We believe that every institution that invests in the da Vinci telerobotic surgical system should consider establishing a robot-assisted surgical subcommittee of their existing credentialing committee. As with any surgical procedure, credentialing should be dictated by the policies of the local hospital or institution. To the best of our knowledge, most institutions have embarked on robot-assisted surgical programs without the benefit of procedural guidelines for obtaining surgical privileges and credentialing of physicians for robot-assisted surgery because of the newness of the technology. The suggested guidelines can serve as a template to such committees in an effort to provide direction for a successful launch of a new program or facilitation of a successful ongoing program.

Based on a collaborative experience of 1,500 cases and numerous proctoring experiences at various institutions, we recommend the following guidelines. A minimum of four cases be proctored before performing robotic surgery independently. Based on consensus opinion four cases seems practical but each credentialing committee should consider a surgeon’s past operative experience and availability of appropriate proctors. More importantly, each proctor and trainee must determine if additional cases may be required before performing these procedures independently.

In an era of evidence-based medicine, surgical competence is being defined by some as a measure of quantity by using “volume” of a procedure to ensure acceptable outcomes. In urology, the prototype has been the conventional radical retropubic prostatectomy [912]. Occurrence of postoperative and late urinary complications was reduced if the procedure was performed in a high-volume hospital and by a surgeon who performs a large number of such procedures. However, significant variations occurred among surgeons that suggested technical details were critical for favorable outcomes [9, 10, 12]. In addition, post-operative mortality was low and similar among surgeons and hospitals with different volumes of radical prostatectomies [912]. Other disciplines require a minimum number of procedures to obtain and/or maintain surgical privileges, because studies demonstrated that a caseload threshold exists whereby surgical outcomes decline for hospitals or surgeons [11, 1315]. The Society for Bariactric Surgery requires a 150-case minimum per year/per institution and a 50-case minimum per year/per surgeon for recognition as a center of excellence [11, 1317]. The American Society for Gastrointestinal Endoscopy (ASG guidelines) recommends a minimum number for each endoscopic procedure performed before competence can be assessed [18]. Although many believe there is inherent quality in quantity, the frequency of a procedure is more than just a marker of quality. Experience gained by repetition may be an underrated aspect of a surgeon’s technical ability. We recommend by consensus that a minimum number of robot-assisted cases be performed on an annual basis, although data that enable scientific validation of this opinion are not currently available [12]. Although the benefits of quantity of surgical procedures remain controversial, idle motor skills wane faster than memories.
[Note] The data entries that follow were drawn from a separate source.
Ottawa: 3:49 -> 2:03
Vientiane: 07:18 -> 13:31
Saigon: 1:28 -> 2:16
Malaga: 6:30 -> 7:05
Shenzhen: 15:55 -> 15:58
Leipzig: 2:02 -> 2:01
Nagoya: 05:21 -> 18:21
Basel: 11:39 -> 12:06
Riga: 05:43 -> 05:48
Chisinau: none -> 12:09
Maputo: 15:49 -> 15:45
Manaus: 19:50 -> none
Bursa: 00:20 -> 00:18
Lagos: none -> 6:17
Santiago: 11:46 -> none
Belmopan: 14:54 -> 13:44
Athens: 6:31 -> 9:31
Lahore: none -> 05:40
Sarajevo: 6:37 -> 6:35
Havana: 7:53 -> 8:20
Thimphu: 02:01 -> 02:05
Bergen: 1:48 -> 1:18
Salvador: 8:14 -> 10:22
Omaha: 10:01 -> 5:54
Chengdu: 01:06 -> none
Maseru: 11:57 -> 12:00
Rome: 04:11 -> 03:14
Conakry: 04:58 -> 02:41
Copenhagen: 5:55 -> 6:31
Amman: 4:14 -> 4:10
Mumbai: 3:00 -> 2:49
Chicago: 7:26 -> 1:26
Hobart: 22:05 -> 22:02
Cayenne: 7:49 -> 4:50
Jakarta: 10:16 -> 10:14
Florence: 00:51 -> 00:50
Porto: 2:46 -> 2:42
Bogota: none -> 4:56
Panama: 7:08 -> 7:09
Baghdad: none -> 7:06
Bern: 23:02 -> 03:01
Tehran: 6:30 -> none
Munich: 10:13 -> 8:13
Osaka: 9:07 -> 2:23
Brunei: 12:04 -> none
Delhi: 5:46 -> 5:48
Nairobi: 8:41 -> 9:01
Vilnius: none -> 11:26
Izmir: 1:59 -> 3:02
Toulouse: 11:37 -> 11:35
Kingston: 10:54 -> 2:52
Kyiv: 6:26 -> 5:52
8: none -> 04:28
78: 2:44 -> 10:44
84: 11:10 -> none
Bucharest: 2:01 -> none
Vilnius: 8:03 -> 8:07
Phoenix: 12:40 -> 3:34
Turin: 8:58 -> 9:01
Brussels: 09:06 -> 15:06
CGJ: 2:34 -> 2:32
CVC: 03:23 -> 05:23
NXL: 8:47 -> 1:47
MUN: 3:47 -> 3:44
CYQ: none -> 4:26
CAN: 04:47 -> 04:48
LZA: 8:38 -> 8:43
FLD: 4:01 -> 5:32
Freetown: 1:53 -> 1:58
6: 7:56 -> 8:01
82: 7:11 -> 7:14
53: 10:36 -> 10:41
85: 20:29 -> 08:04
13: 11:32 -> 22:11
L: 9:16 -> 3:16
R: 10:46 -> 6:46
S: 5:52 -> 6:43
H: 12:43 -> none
“Pay-for-performance” may soon require that urologists track outcomes. The higher than expected variability in outcome for radical prostatectomy performed by high volume surgeons led to the appropriate recommendation for monitoring of individual surgeon performance [10, 12]. High-quality surgical care is everyone’s objective. Periodic review is mandatory to expose deficiencies and improve quality outcomes. Procedural credentialing is a privilege—not a right that serves to protect patients from practitioners whose skills are less than otherwise available. We suggest these guidelines to assist urologists and their medical institutions with commencing a successful and safe transition from open to robot-assisted radical prostatectomy.